---
name: python-tooling-style-workflow
description: Align Python formatting, linting, type checking, pytest configuration, dependency groups, local tooling, and CI validation around uv without overriding repo-local conventions.
license: Apache-2.0
compatibility: Designed for Codex and compatible Agent Skills clients maintaining Python tooling with uv, Ruff, mypy, pytest, pyproject.toml, and optional CI integration.
metadata:
  owner: gaelic-ghost
  repo: python-skills
  category: python-tooling
allowed-tools: Read Bash(rg:*) Bash(git:*) Bash(uv:*)
---

# Python Tooling And Style Workflow

## Purpose

Keep Python formatting, linting, type checking, and test tooling explicit.

The practical job is to respect existing repo conventions, use `uv` for commands and dependency groups, keep Ruff and mypy behavior understandable, and make local validation match CI.

## When To Use

- Use this skill when adding or changing Ruff, mypy, pytest, dependency groups, or Python tooling config.
- Use this skill when local validation and CI disagree.
- Use this skill when style drift causes noisy diffs.
- Use this skill when a repository needs one documented Python validation story.

## Source Check

Use official documentation first:

- [uv documentation](https://docs.astral.sh/uv/)
- [Ruff documentation](https://docs.astral.sh/ruff/)
- [mypy documentation](https://mypy.readthedocs.io/en/stable/)
- [pytest documentation](https://docs.pytest.org/en/stable/)
- [Writing `pyproject.toml`](https://packaging.python.org/guides/writing-pyproject-toml/)

## Inspection Workflow

1. Inspect tooling files:
   ```bash
   rg --files -g 'pyproject.toml' -g 'uv.lock' -g 'ruff.toml' -g '.ruff.toml' -g 'mypy.ini' -g '.mypy.ini' -g 'pytest.ini' -g 'tox.ini' -g 'noxfile.py' -g '.pre-commit-config.yaml' -g '.github/workflows/*.yml' -g '.github/workflows/*.yaml'
   ```
2. Read existing repo guidance and CI.
3. Identify what is already enforced:
   - `uv sync`
   - `pytest`
   - Ruff lint
   - Ruff format
   - mypy
   - coverage
   - pre-commit
   - custom scripts
4. Decide the smallest alignment:
   - document existing commands
   - add missing dev dependency groups
   - add or adjust Ruff config
   - add or adjust mypy config
   - register pytest markers
   - align CI commands with local commands
5. Run validation.

## Ruff Guidance

Use Ruff lint checks for code-quality and style rules:

```bash
uv run ruff check .
```

Use Ruff formatting only when the repo has adopted it or the user asked for formatting:

```bash
uv run ruff format .
uv run ruff format --check .
```

Keep formatting-only sweeps separate from behavior changes when practical.

## mypy Guidance

Respect existing strictness first.

When adding type-checking:

- start with a clear package scope
- keep missing-stub decisions explicit
- avoid blanket ignores
- stage stricter settings when an existing codebase is noisy
- check Python-version settings against project metadata

Do not suppress type errors to make a check pass unless the suppression is narrow and documented.

## pytest Guidance

Keep pytest configuration close to the repo's existing pattern.

Use `pyproject.toml` for new configuration unless the repo already keeps pytest settings in a dedicated file.

Register custom marks to avoid marker warnings, and keep fixtures scoped narrowly unless expensive setup requires a wider scope.

## Dependency Groups

Keep maintainer tools in dependency groups rather than runtime dependencies:

```toml
[dependency-groups]
dev = [
  "pytest",
  "ruff",
  "mypy",
]
```

Use repo-local version bounds when the project already pins tooling.
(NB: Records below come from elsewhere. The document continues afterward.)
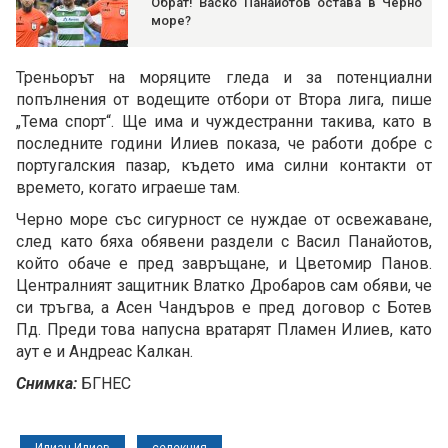
Обрат! Васко Панайотов остава в Черно
море?
Треньорът на моряците гледа и за потенциални
попълнения от водещите отбори от Втора лига, пише
„Тема спорт“. Ще има и чуждестранни такива, като в
последните години Илиев показа, че работи добре с
португалския пазар, където има силни контакти от
времето, когато играеше там.
Черно море със сигурност се нуждае от освежаване,
след като бяха обявени раздели с Васил Панайотов,
който обаче е пред завръщане, и Цветомир Панов.
Централният защитник Влатко Дробаров сам обяви, че
си тръгва, а Асен Чандъров е пред договор с Ботев
Пд. Преди това напусна вратарят Пламен Илиев, като
аут е и Андреас Калкан.
Снимка:
БГНЕС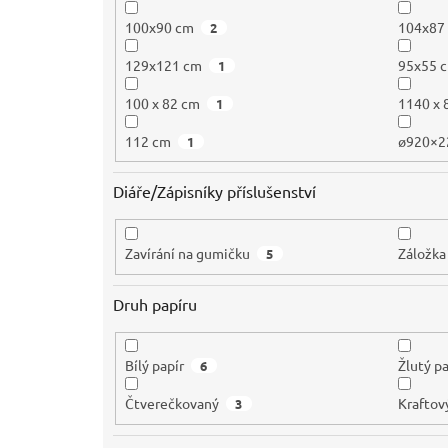
100x90 cm
104x87
2
129x121 cm
95x55 
1
100 x 82 cm
1140 x
1
112 cm
ø920×
1
Diáře/Zápisníky příslušenství
Zavírání na gumičku
Záložka
5
Druh papíru
Bílý papír
Žlutý pa
6
Čtverečkovaný
Kraftov
3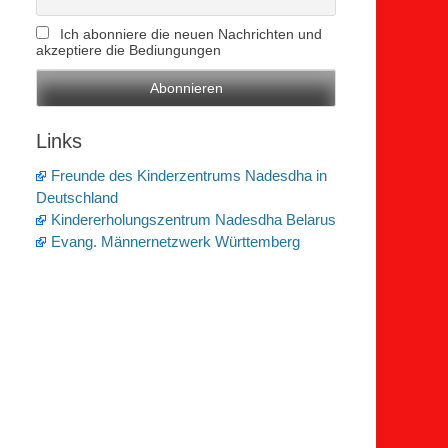
Ich abonniere die neuen Nachrichten und
akzeptiere die Bediungungen
Links
Freunde des Kinderzentrums Nadesdha in
Deutschland
Kindererholungszentrum Nadesdha Belarus
Evang. Männernetzwerk Württemberg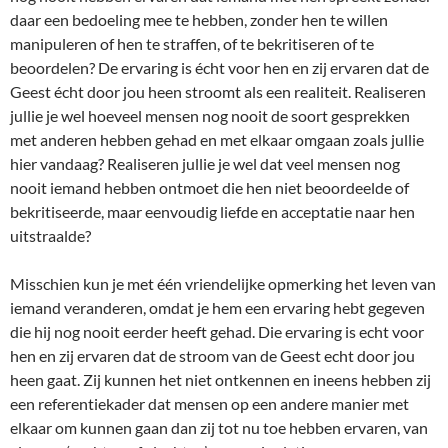
daar een bedoeling mee te hebben, zonder hen te willen
manipuleren of hen te straffen, of te bekritiseren of te
beoordelen? De ervaring is écht voor hen en zij ervaren dat de
Geest écht door jou heen stroomt als een realiteit. Realiseren
jullie je wel hoeveel mensen nog nooit de soort gesprekken
met anderen hebben gehad en met elkaar omgaan zoals jullie
hier vandaag? Realiseren jullie je wel dat veel mensen nog
nooit iemand hebben ontmoet die hen niet beoordeelde of
bekritiseerde, maar eenvoudig liefde en acceptatie naar hen
uitstraalde?
Misschien kun je met één vriendelijke opmerking het leven van
iemand veranderen, omdat je hem een ervaring hebt gegeven
die hij nog nooit eerder heeft gehad. Die ervaring is echt voor
hen en zij ervaren dat de stroom van de Geest echt door jou
heen gaat. Zij kunnen het niet ontkennen en ineens hebben zij
een referentiekader dat mensen op een andere manier met
elkaar om kunnen gaan dan zij tot nu toe hebben ervaren, van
Do not introduce global-tool assumptions into docs or CI.

## Output Shape

Return:

1. `Existing tooling`: pytest, Ruff, mypy, dependency groups, CI, and custom scripts.
2. `Change`: documentation, dependency, config, formatting, linting, typing, or CI alignment.
3. `Commands`: exact `uv` commands.
4. `Validation`: results from relevant checks.
5. `Residual risk`: anything still manual or intentionally unenforced.

## Guardrails

- Do not make broad formatting sweeps inside unrelated behavior changes.
- Do not turn every lint or type suggestion into a blocking rule at once.
- Do not move maintainer tools into runtime dependencies.
- Do not depend on globally installed Python tools.
- Do not add pre-commit, tox, nox, or CI complexity unless the repo or user needs that surface.